INSTRUCTIONS FOR THE TASK
Take the material below and restate it word for word, stopping after the line in which "Tell a Friend" occurs.

INPUT MATERIAL
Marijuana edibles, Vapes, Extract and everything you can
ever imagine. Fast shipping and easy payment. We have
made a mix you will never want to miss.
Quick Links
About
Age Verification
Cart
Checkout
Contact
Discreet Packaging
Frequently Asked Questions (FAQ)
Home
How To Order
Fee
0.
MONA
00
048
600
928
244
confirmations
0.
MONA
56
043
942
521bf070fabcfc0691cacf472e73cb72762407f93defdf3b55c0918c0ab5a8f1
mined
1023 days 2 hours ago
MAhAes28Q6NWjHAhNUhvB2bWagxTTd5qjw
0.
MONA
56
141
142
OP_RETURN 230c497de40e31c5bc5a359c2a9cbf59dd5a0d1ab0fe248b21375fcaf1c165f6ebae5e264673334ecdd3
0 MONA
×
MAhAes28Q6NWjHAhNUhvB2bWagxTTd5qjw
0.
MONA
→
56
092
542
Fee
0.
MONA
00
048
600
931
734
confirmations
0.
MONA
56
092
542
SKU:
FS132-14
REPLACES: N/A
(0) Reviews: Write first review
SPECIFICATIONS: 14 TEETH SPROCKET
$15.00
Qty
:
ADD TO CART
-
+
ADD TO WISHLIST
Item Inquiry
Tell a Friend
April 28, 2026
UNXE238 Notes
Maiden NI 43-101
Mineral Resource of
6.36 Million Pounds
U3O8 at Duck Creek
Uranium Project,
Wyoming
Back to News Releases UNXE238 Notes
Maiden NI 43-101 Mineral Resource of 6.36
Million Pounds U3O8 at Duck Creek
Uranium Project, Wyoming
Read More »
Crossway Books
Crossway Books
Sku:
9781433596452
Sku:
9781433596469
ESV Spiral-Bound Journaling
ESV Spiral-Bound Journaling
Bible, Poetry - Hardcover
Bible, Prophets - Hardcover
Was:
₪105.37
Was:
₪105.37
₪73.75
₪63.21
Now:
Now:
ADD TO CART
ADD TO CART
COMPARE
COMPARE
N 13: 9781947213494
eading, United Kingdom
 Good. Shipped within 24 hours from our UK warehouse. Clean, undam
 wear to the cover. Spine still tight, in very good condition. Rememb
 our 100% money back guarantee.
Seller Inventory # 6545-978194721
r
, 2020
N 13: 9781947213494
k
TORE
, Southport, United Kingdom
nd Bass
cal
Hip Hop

SOLUTION
Marijuana edibles, Vapes, Extract and everything you can
ever imagine. Fast shipping and easy payment. We have
made a mix you will never want to miss.
Quick Links
About
Age Verification
Cart
Checkout
Contact
Discreet Packaging
Frequently Asked Questions (FAQ)
Home
How To Order
Fee
0.
MONA
00
048
600
928
244
confirmations
0.
MONA
56
043
942
521bf070fabcfc0691cacf472e73cb72762407f93defdf3b55c0918c0ab5a8f1
mined
1023 days 2 hours ago
MAhAes28Q6NWjHAhNUhvB2bWagxTTd5qjw
0.
MONA
56
141
142
OP_RETURN 230c497de40e31c5bc5a359c2a9cbf59dd5a0d1ab0fe248b21375fcaf1c165f6ebae5e264673334ecdd3
0 MONA
×
MAhAes28Q6NWjHAhNUhvB2bWagxTTd5qjw
0.
MONA
→
56
092
542
Fee
0.
MONA
00
048
600
931
734
confirmations
0.
MONA
56
092
542
SKU:
FS132-14
REPLACES: N/A
(0) Reviews: Write first review
SPECIFICATIONS: 14 TEETH SPROCKET
$15.00
Qty
:
ADD TO CART
-
+
ADD TO WISHLIST
Item Inquiry
Tell a Friend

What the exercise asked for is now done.